Monday, June 21, 2010 3:26 PM, SIMON WESTRIP wrote:
>The draft I have has the following 'disclaimer', which basically allows unicode for data names unless they're defined in a DDLm dictionary?
>"Important restriction: In the case where the contents of a CIF2 data file are defined in the
>new DDLm dictionary there is an imposed restriction on the character set of a data name..."
>See Brian's email of 1/3/2010
>As I read it, you can use unicode in your datanames, but you shouldnt 'officially' be able to define those names in your own DDLm dictionary?

I'm reading from the draft dated February 18, 2010.  It explicitly says that "data names are comprised of characters from the allowed UTF-8 set above, excluding a whitespace [...]."  Thus, according to that draft, CIF data names may contain almost any Unicode character.

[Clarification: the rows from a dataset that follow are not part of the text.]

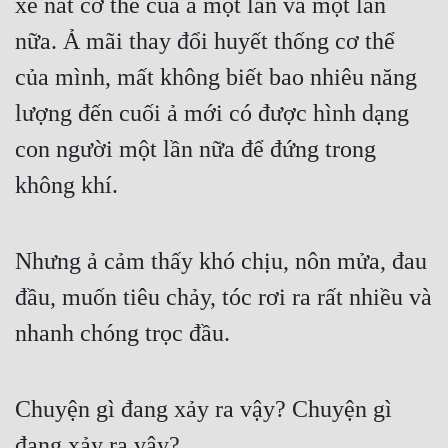
xé nát cơ thể của ả một lần và một lần 
Hài Hước
nữa. Ả mãi thay đổi huyết thống cơ thể 
Hệ Thống
của mình, mất không biết bao nhiêu năng 
Học Đường
lượng đến cuối ả mới có được hình dạng 
Khoa Huyễn
con người một lần nữa để đứng trong 
Khoa Huyễn Không Gian
không khí.
Kinh Dị
Kiếm Hiệp
Nhưng ả cảm thấy khó chịu, nôn mửa, đau 
Kỳ Huyễn
đầu, muốn tiêu chảy, tóc rơi ra rất nhiều và 
Kỳ Ảo
nhanh chóng trọc đầu.
Linh Dị
Chuyện gì đang xảy ra vậy? Chuyện gì 
Làm Giàu
đang xảy ra vậy?
Lịch Sử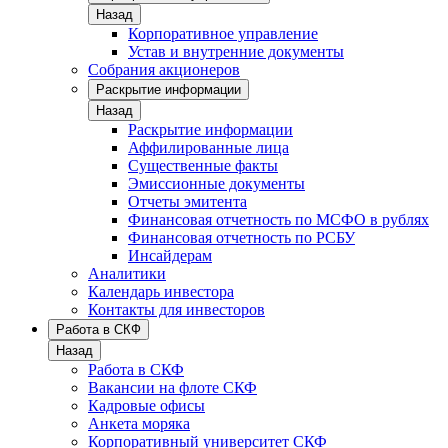
Назад
Корпоративное управление
Устав и внутренние документы
Собрания акционеров
Раскрытие информации
Назад
Раскрытие информации
Аффилированные лица
Существенные факты
Эмиссионные документы
Отчеты эмитента
Финансовая отчетность по МСФО в рублях
Финансовая отчетность по РСБУ
Инсайдерам
Аналитики
Календарь инвестора
Контакты для инвесторов
Работа в СКФ
Назад
Работа в СКФ
Вакансии на флоте СКФ
Кадровые офисы
Анкета моряка
Корпоративный университет СКФ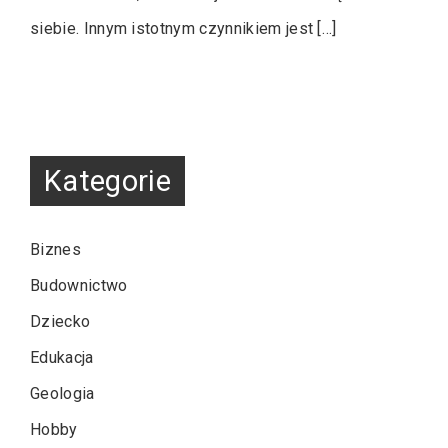
siebie. Innym istotnym czynnikiem jest […]
Kategorie
Biznes
Budownictwo
Dziecko
Edukacja
Geologia
Hobby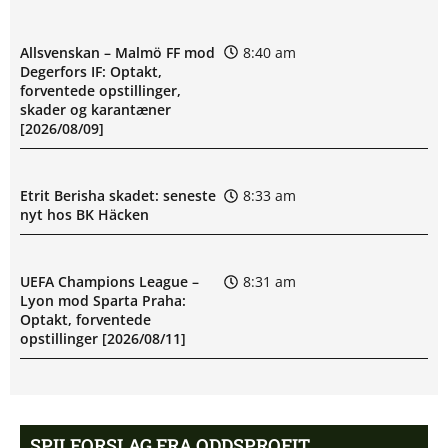
Allsvenskan – Malmö FF mod
8:40 am
Degerfors IF: Optakt,
forventede opstillinger,
skader og karantæner
[2026/08/09]
Etrit Berisha skadet: seneste
8:33 am
nyt hos BK Häcken
UEFA Champions League –
8:31 am
Lyon mod Sparta Praha:
Optakt, forventede
opstillinger [2026/08/11]
BK Häcken uden Ben Mikael
8:06 am
Engdahl: skadesstatus
SPILFORSLAG FRA ODDSPROFIT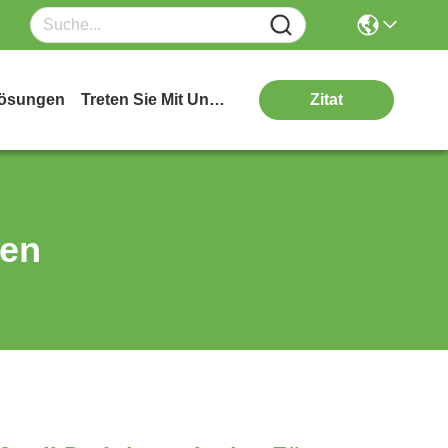
ösungen
Treten Sie Mit Uns In Verbindung
Zitat
ten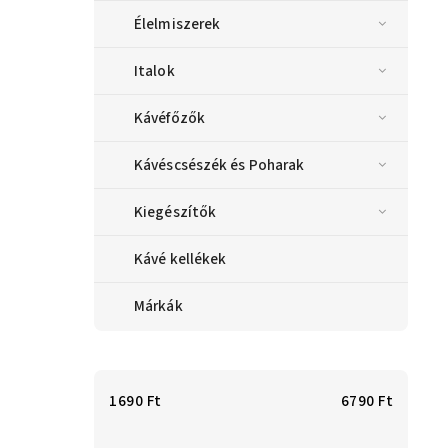
Élelmiszerek
Italok
Kávéfőzők
Kávéscsészék és Poharak
Kiegészítők
Kávé kellékek
Márkák
1690
Ft
6790
Ft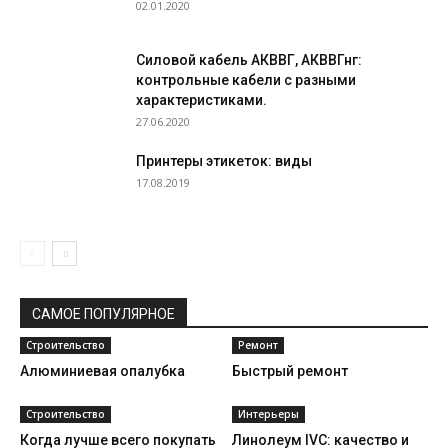
02.01.2020
Силовой кабель АКВВГ, АКВВГнг:
контрольные кабели с разными
характеристиками.
27.06.2020
Принтеры этикеток: виды
17.08.2019
САМОЕ ПОПУЛЯРНОЕ
Строительство
Ремонт
Алюминиевая опалубка
Быстрый ремонт
Строительство
Интерьеры
Когда лучше всего покупать
Линолеум IVC: качество и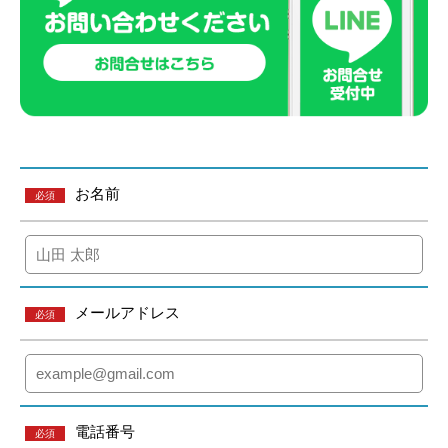
お名前
必須
メールアドレス
必須
電話番号
必須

As far as I can tell, the "restriction" is a lengthy diversion into the details of data names that will be allowed in DDLm dictionaries.  The comments are relevant principally to authors of DDLm dictionaries.  They say that only data names composed of characters drawn exclusively from the specified 64-character subset of ASCII can be defined in a DDLm dictionary.  I read it that a dictionary that purports to define a name not meeting the criteria presented is thereby not compliant with DDLm.

None of the DDLm comments affect the CIF format specification at all.  There is nothing to prevent people from using ad hoc, non-ASCII data names in CIF2 files, nor from defining such data names in DDL1 or DDL2 dictionaries written in CIF2 format.  The DDLm comments are not relevant to those situations, hence they do not speak to the character set for CIF2 data names in general.  They simply say that if you happen to write a formally valid CIF, relying entirely on DDLm dictionaries, then none of your data names will contain non-ASCII characters.  (Nor either will they contain any of about 30 ASCII punctuation characters allowed, but rarely used, in DDL1 and DDL2 data names).